Simplifying the left side:

$$6 + 9 = 15$$

$$15 = 15$$

Since $15$ equals $15$, the ordered pair $(3, -3)$ is a solution to the equation. This confirms that the point lies on the line represented by the equation.

Summary of Solutions

In summary, after evaluating each ordered pair, we have determined the following:

• (-7, -9)$ is **not** a solution.

• (18, 7)$ **is** a solution.

• (24, 9)$ is **not** a solution.

• (3, -3)$ **is** a solution.

This exercise demonstrates the practical application of substituting values into an equation to verify solutions. Understanding this process is crucial for solving more complex algebraic problems and for grasping the relationship between equations and their graphical representations.
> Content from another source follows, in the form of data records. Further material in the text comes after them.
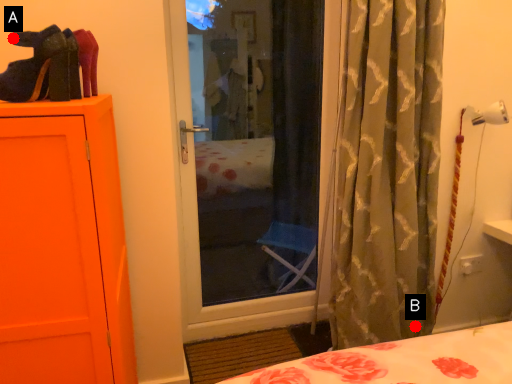 Question: Two points are circled on the image, labeled by A and B beside each circle. Which point is closer to the camera?

Choices:
 (A) A is closer
 (B) B is closer

Answer: (A) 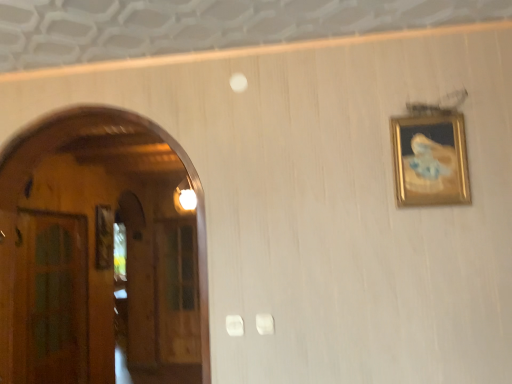 This screenshot has width=512, height=384. What do you see at coordinates (50, 299) in the screenshot? I see `green glass door at left, the first glass door positioned from the front` at bounding box center [50, 299].

What are the coordinates of `green glass door at left, which is the 2th glass door in back-to-front order` in the screenshot? It's located at (50, 299).

Can you tell me how much green glass door at left, positioned as the second glass door in right-to-left order, and transparent wooden door at left, the second glass door in the front-to-back sequence, differ in facing direction?

There is a 93.7-degree angle between the facing directions of green glass door at left, positioned as the second glass door in right-to-left order, and transparent wooden door at left, the second glass door in the front-to-back sequence.

Consider the image. Is green glass door at left, positioned as the second glass door in right-to-left order, directly adjacent to transparent wooden door at left, marked as the 1th glass door in a back-to-front arrangement?

No, green glass door at left, positioned as the second glass door in right-to-left order, is not with transparent wooden door at left, marked as the 1th glass door in a back-to-front arrangement.

Looking at this image, is green glass door at left, placed as the first glass door when sorted from left to right, taller or shorter than transparent wooden door at left, marked as the 1th glass door in a back-to-front arrangement?

green glass door at left, placed as the first glass door when sorted from left to right, is shorter than transparent wooden door at left, marked as the 1th glass door in a back-to-front arrangement.

Which point is more distant from viewer, (56,273) or (158,325)?

The point (158,325) is farther.

From the picture: Can you tell me how much transparent wooden door at left, marked as the 1th glass door in a back-to-front arrangement, and green glass door at left, placed as the first glass door when sorted from left to right, differ in facing direction?

93.7 degrees.

Is transparent wooden door at left, marked as the 1th glass door in a back-to-front arrangement, touching green glass door at left, positioned as the second glass door in right-to-left order?

No, transparent wooden door at left, marked as the 1th glass door in a back-to-front arrangement, is not making contact with green glass door at left, positioned as the second glass door in right-to-left order.

I want to click on glass door on the left of the transparent wooden door at left, arranged as the 1th glass door when viewed from the right, so click(x=50, y=299).

Is transparent wooden door at left, acting as the second glass door starting from the left, oriented towards green glass door at left, positioned as the second glass door in right-to-left order?

Yes, transparent wooden door at left, acting as the second glass door starting from the left, faces towards green glass door at left, positioned as the second glass door in right-to-left order.

Is gold-framed painting at upper right bigger or smaller than transparent wooden door at left, the second glass door in the front-to-back sequence?

Considering their sizes, gold-framed painting at upper right takes up less space than transparent wooden door at left, the second glass door in the front-to-back sequence.

From the image's perspective, is gold-framed painting at upper right under transparent wooden door at left, acting as the second glass door starting from the left?

Incorrect, from the image's perspective, gold-framed painting at upper right is higher than transparent wooden door at left, acting as the second glass door starting from the left.

How many degrees apart are the facing directions of gold-framed painting at upper right and transparent wooden door at left, the second glass door in the front-to-back sequence?

The angle between the facing direction of gold-framed painting at upper right and the facing direction of transparent wooden door at left, the second glass door in the front-to-back sequence, is 0.839 degrees.

Is gold-framed painting at upper right oriented away from transparent wooden door at left, arranged as the 1th glass door when viewed from the right?

gold-framed painting at upper right does not have its back to transparent wooden door at left, arranged as the 1th glass door when viewed from the right.

Is the position of green glass door at left, positioned as the second glass door in right-to-left order, more distant than that of gold-framed painting at upper right?

Yes, it is behind gold-framed painting at upper right.

From the image's perspective, is green glass door at left, which is the 2th glass door in back-to-front order, located beneath gold-framed painting at upper right?

Yes.

Does green glass door at left, the first glass door positioned from the front, appear on the left side of gold-framed painting at upper right?

Correct, you'll find green glass door at left, the first glass door positioned from the front, to the left of gold-framed painting at upper right.

How different are the orientations of green glass door at left, placed as the first glass door when sorted from left to right, and gold-framed painting at upper right in degrees?

The facing directions of green glass door at left, placed as the first glass door when sorted from left to right, and gold-framed painting at upper right are 92.9 degrees apart.

How distant is gold-framed painting at upper right from green glass door at left, positioned as the second glass door in right-to-left order?

gold-framed painting at upper right is 10.85 feet from green glass door at left, positioned as the second glass door in right-to-left order.

Based on their sizes in the image, would you say gold-framed painting at upper right is bigger or smaller than green glass door at left, which is the 2th glass door in back-to-front order?

In the image, gold-framed painting at upper right appears to be smaller than green glass door at left, which is the 2th glass door in back-to-front order.

Who is more distant, gold-framed painting at upper right or green glass door at left, placed as the first glass door when sorted from left to right?

green glass door at left, placed as the first glass door when sorted from left to right, is behind.

How many degrees apart are the facing directions of transparent wooden door at left, the second glass door in the front-to-back sequence, and gold-framed painting at upper right?

There is a 0.839-degree angle between the facing directions of transparent wooden door at left, the second glass door in the front-to-back sequence, and gold-framed painting at upper right.

Does transparent wooden door at left, arranged as the 1th glass door when viewed from the right, turn towards gold-framed painting at upper right?

No, transparent wooden door at left, arranged as the 1th glass door when viewed from the right, is not aimed at gold-framed painting at upper right.

This screenshot has width=512, height=384. Find the location of `picture frame above the transparent wooden door at left, acting as the second glass door starting from the left (from a real-world perspective)`. picture frame above the transparent wooden door at left, acting as the second glass door starting from the left (from a real-world perspective) is located at coordinates click(x=430, y=160).

How far apart are transparent wooden door at left, arranged as the 1th glass door when viewed from the right, and gold-framed painting at upper right?

transparent wooden door at left, arranged as the 1th glass door when viewed from the right, is 4.26 meters from gold-framed painting at upper right.

Where is `glass door directly beneath the green glass door at left, the first glass door positioned from the front (from a real-world perspective)`? The width and height of the screenshot is (512, 384). glass door directly beneath the green glass door at left, the first glass door positioned from the front (from a real-world perspective) is located at coordinates (177, 291).

Identify the location of glass door lying behind the green glass door at left, the first glass door positioned from the front. (177, 291).

Considering their positions, is green glass door at left, the first glass door positioned from the front, positioned closer to gold-framed painting at upper right than transparent wooden door at left, arranged as the 1th glass door when viewed from the right?

green glass door at left, the first glass door positioned from the front, is positioned closer to the anchor gold-framed painting at upper right.

Estimate the real-world distances between objects in this image. Which object is closer to transparent wooden door at left, the second glass door in the front-to-back sequence, gold-framed painting at upper right or green glass door at left, the first glass door positioned from the front?

green glass door at left, the first glass door positioned from the front, is positioned closer to the anchor transparent wooden door at left, the second glass door in the front-to-back sequence.

Based on their spatial positions, is gold-framed painting at upper right or transparent wooden door at left, the second glass door in the front-to-back sequence, closer to green glass door at left, which is the 2th glass door in back-to-front order?

transparent wooden door at left, the second glass door in the front-to-back sequence, lies closer to green glass door at left, which is the 2th glass door in back-to-front order, than the other object.

Estimate the real-world distances between objects in this image. Which object is further from gold-framed painting at upper right, transparent wooden door at left, arranged as the 1th glass door when viewed from the right, or green glass door at left, the first glass door positioned from the front?

The object further to gold-framed painting at upper right is transparent wooden door at left, arranged as the 1th glass door when viewed from the right.

From the picture: Estimate the real-world distances between objects in this image. Which object is closer to transparent wooden door at left, marked as the 1th glass door in a back-to-front arrangement, green glass door at left, which is the 2th glass door in back-to-front order, or gold-framed painting at upper right?

green glass door at left, which is the 2th glass door in back-to-front order, lies closer to transparent wooden door at left, marked as the 1th glass door in a back-to-front arrangement, than the other object.

From the image, which object appears to be nearer to green glass door at left, positioned as the second glass door in right-to-left order, transparent wooden door at left, marked as the 1th glass door in a back-to-front arrangement, or gold-framed painting at upper right?

The object closer to green glass door at left, positioned as the second glass door in right-to-left order, is transparent wooden door at left, marked as the 1th glass door in a back-to-front arrangement.

The height and width of the screenshot is (384, 512). I want to click on glass door between gold-framed painting at upper right and transparent wooden door at left, marked as the 1th glass door in a back-to-front arrangement, in the front-back direction, so click(x=50, y=299). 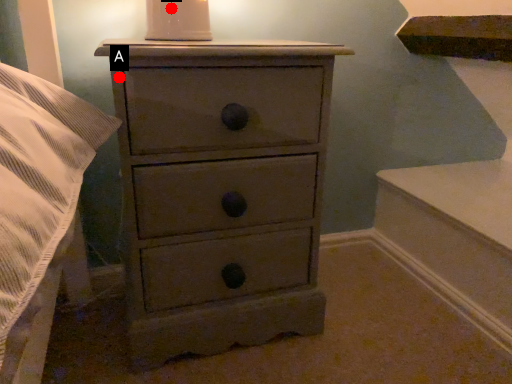 Question: Two points are circled on the image, labeled by A and B beside each circle. Which point is further to the camera?

Choices:
 (A) A is further
 (B) B is further

Answer: (B) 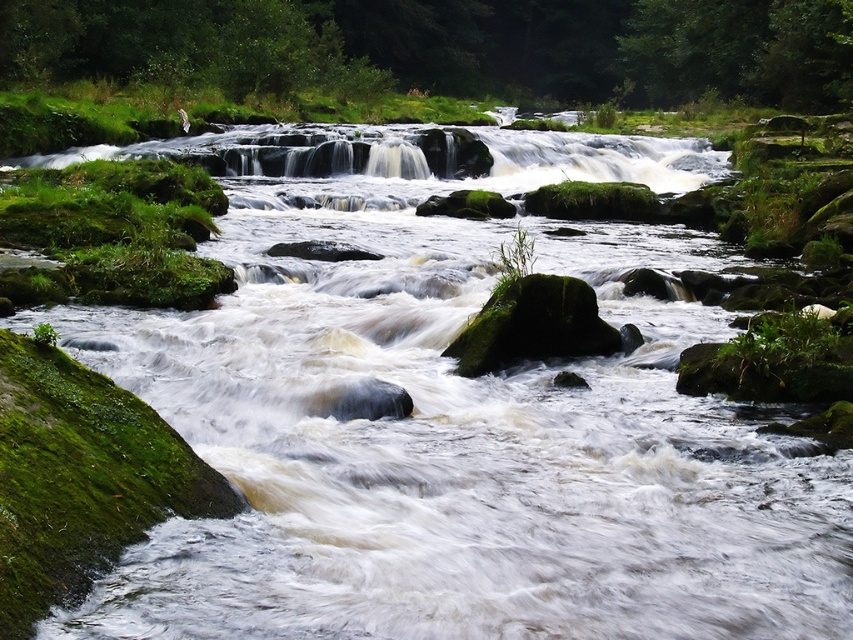 Question: Among these points, which one is farthest from the camera?

Choices:
 (A) pyautogui.click(x=479, y=346)
 (B) pyautogui.click(x=602, y=64)

Answer: (B)

Question: Which point is farther to the camera?

Choices:
 (A) green mossy rock at center
 (B) green mossy rocks at center

Answer: (B)

Question: Is green mossy rocks at center positioned at the back of green mossy rock at center?

Choices:
 (A) yes
 (B) no

Answer: (A)

Question: Considering the relative positions of green mossy rocks at center and green mossy rock at center in the image provided, where is green mossy rocks at center located with respect to green mossy rock at center?

Choices:
 (A) above
 (B) below

Answer: (A)

Question: Is green mossy rocks at center below green mossy rock at center?

Choices:
 (A) no
 (B) yes

Answer: (A) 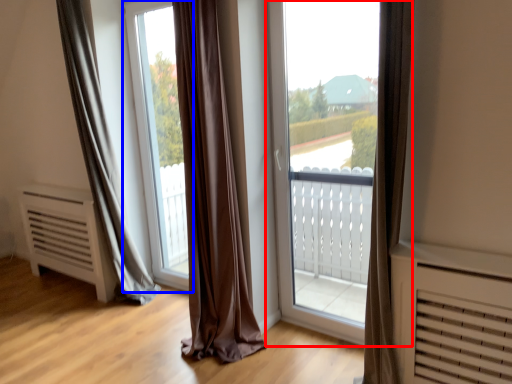 Question: Among these objects, which one is nearest to the camera, window (highlighted by a red box) or window screen (highlighted by a blue box)?

Choices:
 (A) window
 (B) window screen

Answer: (A)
Importance of Verifying Solutions

Verifying solutions is a critical step in the problem-solving process in mathematics. It ensures the accuracy of the results and helps in identifying any errors made during the solution process. In the context of linear equations, verifying solutions confirms whether the ordered pair lies on the line represented by the equation. This process is not only important for academic purposes but also has practical applications in various fields, such as engineering, economics, and computer science. For example, in engineering, verifying solutions can help ensure the stability and reliability of structures and systems. In economics, it can help in forecasting economic trends and making informed decisions. In computer science, it can help in debugging programs and ensuring the correctness of algorithms. Therefore, mastering the skill of verifying solutions is essential for success in mathematics and its applications.

Conclusion

In conclusion, determining whether an ordered pair is a solution to a linear equation is a fundamental skill in algebra. By substituting the x and y values of the ordered pair into the equation and verifying if the equation holds true, we can accurately identify the solutions. This article has provided a detailed step-by-step explanation of how to verify solutions for the equation $2x - 3y = 15$, using the ordered pairs $(-7, -9)$, $(18, 7)$, $(24, 9)$, and $(3, -3)$. The process involves careful substitution, simplification, and comparison of the left-hand side and right-hand side of the equation. Mastering this skill is crucial for building a strong foundation in algebra and for tackling more advanced mathematical concepts. Moreover, the ability to verify solutions is essential for ensuring accuracy and confidence in problem-solving, not only in mathematics but also in various real-world applications.